Could you print, exactly as they stand, the lines from the one holding "großen Wert auf" to the end of the data below, and nothing more?

Stored items from a collection:

>>>>

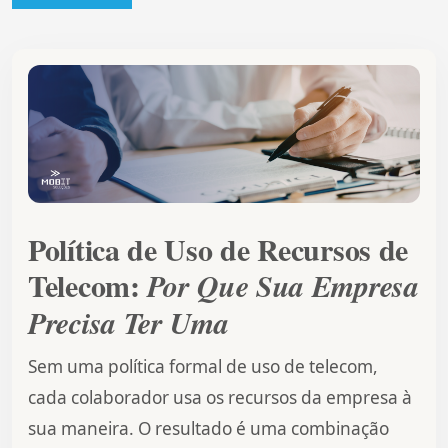
Política de Uso de Recursos de
Telecom:
Por Que Sua Empresa
Precisa Ter Uma
Sem uma política formal de uso de telecom,
cada colaborador usa os recursos da empresa à
sua maneira. O resultado é uma combinação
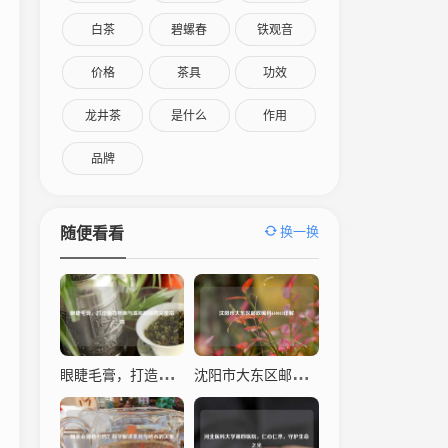
白茶
碧螺春
铁观音
价格
茶具
功效
龙井茶
是什么
作用
品牌
换一换
随便看看
眼睫毛膏，打造魅力电眼与温和卸除的完整指南
沈阳市大东区邮政编码110043详解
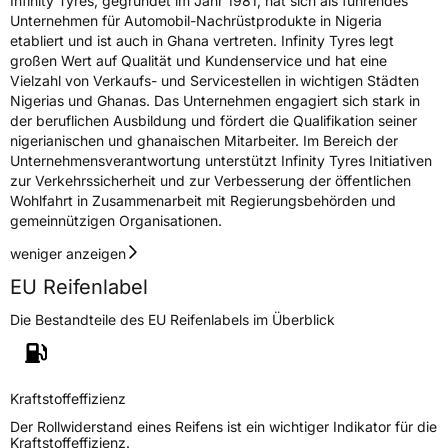
Infinity Tyres, gegründet im Jahr 1981, hat sich als führendes
Rollgeräusch (Klasse)
B
Unternehmen für Automobil-Nachrüstprodukte in Nigeria
etabliert und ist auch in Ghana vertreten. Infinity Tyres legt
Rollgeräusch (dB)
72
großen Wert auf Qualität und Kundenservice und hat eine
Fahrzeugklasse
C1
Vielzahl von Verkaufs- und Servicestellen in wichtigen Städten
Nigerias und Ghanas. Das Unternehmen engagiert sich stark in
der beruflichen Ausbildung und fördert die Qualifikation seiner
3PMSF / Schneeflockensymbol / Alpine-Symbol
Ja
nigerianischen und ghanaischen Mitarbeiter. Im Bereich der
Unternehmensverantwortung unterstützt Infinity Tyres Initiativen
EPREL ID
436734
zur Verkehrssicherheit und zur Verbesserung der öffentlichen
Wohlfahrt in Zusammenarbeit mit Regierungsbehörden und
Allgemeine Produktsicherheit (GPSR)
gemeinnützigen Organisationen.
weniger anzeigen
Herstellerkontakt
Linglong Germany GmbH, Bahnhofstraße 8
30159 Hannover Deutschland,
EU Reifenlabel
LLG_info@linglong.cn
Die Bestandteile des EU Reifenlabels im Überblick
Kraftstoffeffizienz
Der Rollwiderstand eines Reifens ist ein wichtiger Indikator für die
Kraftstoffeffizienz.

<<<<

→ WRITTEN SOLUTION
großen Wert auf Qualität und Kundenservice und hat eine
Fahrzeugklasse
C1
Vielzahl von Verkaufs- und Servicestellen in wichtigen Städten
Nigerias und Ghanas. Das Unternehmen engagiert sich stark in
der beruflichen Ausbildung und fördert die Qualifikation seiner
3PMSF / Schneeflockensymbol / Alpine-Symbol
Ja
nigerianischen und ghanaischen Mitarbeiter. Im Bereich der
Unternehmensverantwortung unterstützt Infinity Tyres Initiativen
EPREL ID
436734
zur Verkehrssicherheit und zur Verbesserung der öffentlichen
Wohlfahrt in Zusammenarbeit mit Regierungsbehörden und
Allgemeine Produktsicherheit (GPSR)
gemeinnützigen Organisationen.
weniger anzeigen
Herstellerkontakt
Linglong Germany GmbH, Bahnhofstraße 8
30159 Hannover Deutschland,
EU Reifenlabel
LLG_info@linglong.cn
Die Bestandteile des EU Reifenlabels im Überblick
Kraftstoffeffizienz
Der Rollwiderstand eines Reifens ist ein wichtiger Indikator für die
Kraftstoffeffizienz.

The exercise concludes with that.